• _Exercise description_: Without including any pictures, reproduce all the lines below word for word.
▬▬▬▬▬▬▬▬▬▬
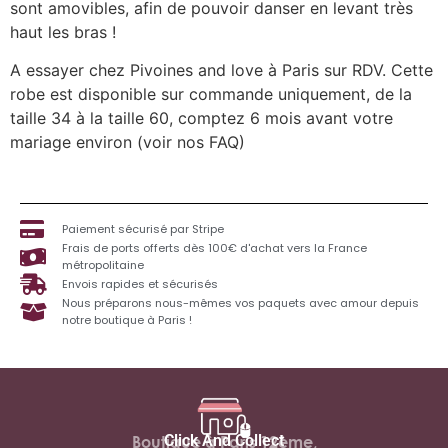
sont amovibles, afin de pouvoir danser en levant très
haut les bras !
A essayer chez Pivoines and love à Paris sur RDV. Cette
robe est disponible sur commande uniquement, de la
taille 34 à la taille 60, comptez 6 mois avant votre
mariage environ (voir nos FAQ)
Paiement sécurisé par Stripe
Frais de ports offerts dès 100€ d'achat vers la France
métropolitaine
Envois rapides et sécurisés
Nous préparons nous-mêmes vos paquets avec amour depuis
notre boutique à Paris !
Click And Collect
Boutique à Paris 12ème,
▬▬▬▬▬▬▬▬▬▬
• _Result for this task_:
sont amovibles, afin de pouvoir danser en levant très
haut les bras !
A essayer chez Pivoines and love à Paris sur RDV. Cette
robe est disponible sur commande uniquement, de la
taille 34 à la taille 60, comptez 6 mois avant votre
mariage environ (voir nos FAQ)
Paiement sécurisé par Stripe
Frais de ports offerts dès 100€ d'achat vers la France
métropolitaine
Envois rapides et sécurisés
Nous préparons nous-mêmes vos paquets avec amour depuis
notre boutique à Paris !
Click And Collect
Boutique à Paris 12ème,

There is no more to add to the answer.